### Work to complete
Pull out every line from the listing that has the word "udskolingen".

### Material for this task

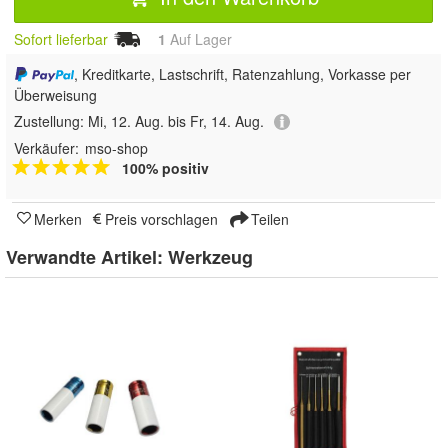
Sofort lieferbar
1
Auf Lager
, Kreditkarte, Lastschrift, Ratenzahlung, Vorkasse per
Überweisung
Zustellung:
Mi, 12. Aug. bis Fr, 14. Aug.
Verkäufer:
mso-shop
100% positiv
Merken
Preis vorschlagen
Teilen
Verwandte Artikel:
Werkzeug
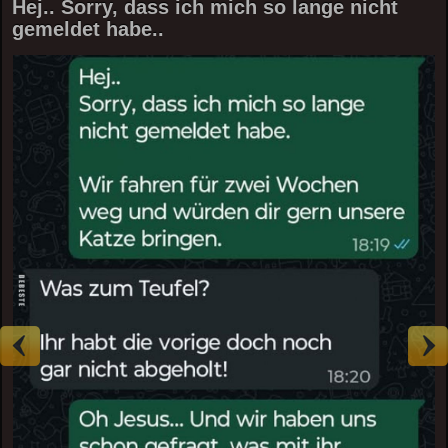
Hej.. Sorry, dass ich mich so lange nicht
gemeldet habe..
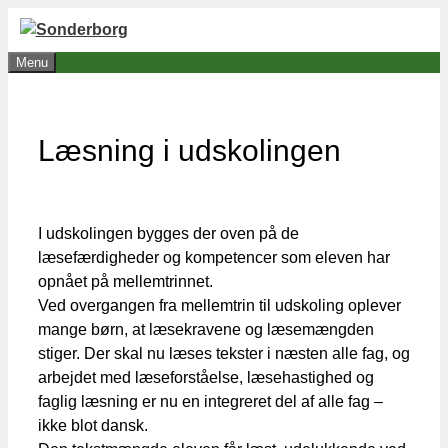
Hop
til
Menu
indhold
Læsning i udskolingen
I udskolingen bygges der oven på de
læsefærdigheder og kompetencer som eleven har
opnået på mellemtrinnet.
Ved overgangen fra mellemtrin til udskoling oplever
mange børn, at læsekravene og læsemængden
stiger. Der skal nu læses tekster i næsten alle fag, og
arbejdet med læseforståelse, læsehastighed og
faglig læsning er nu en integreret del af alle fag –
ikke blot dansk.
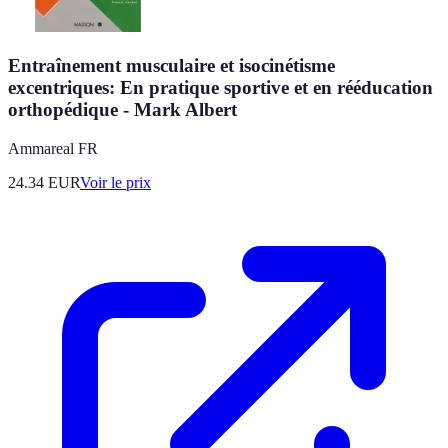
Entraînement musculaire et isocinétisme
excentriques: En pratique sportive et en rééducation
orthopédique - Mark Albert
Ammareal FR
24.34
EUR
Voir le prix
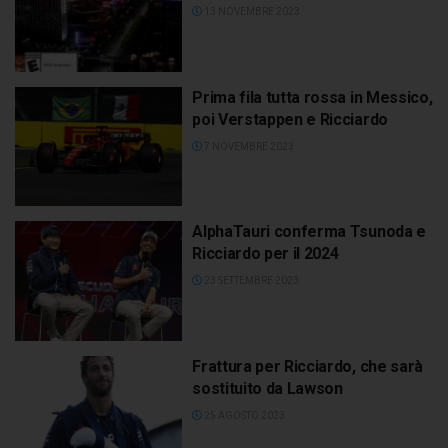
13 NOVEMBRE 2023
Prima fila tutta rossa in Messico,
poi Verstappen e Ricciardo
7 NOVEMBRE 2023
AlphaTauri conferma Tsunoda e
Ricciardo per il 2024
23 SETTEMBRE 2023
Frattura per Ricciardo, che sarà
sostituito da Lawson
25 AGOSTO 2023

### Answer space
Læsning i udskolingen
I udskolingen bygges der oven på de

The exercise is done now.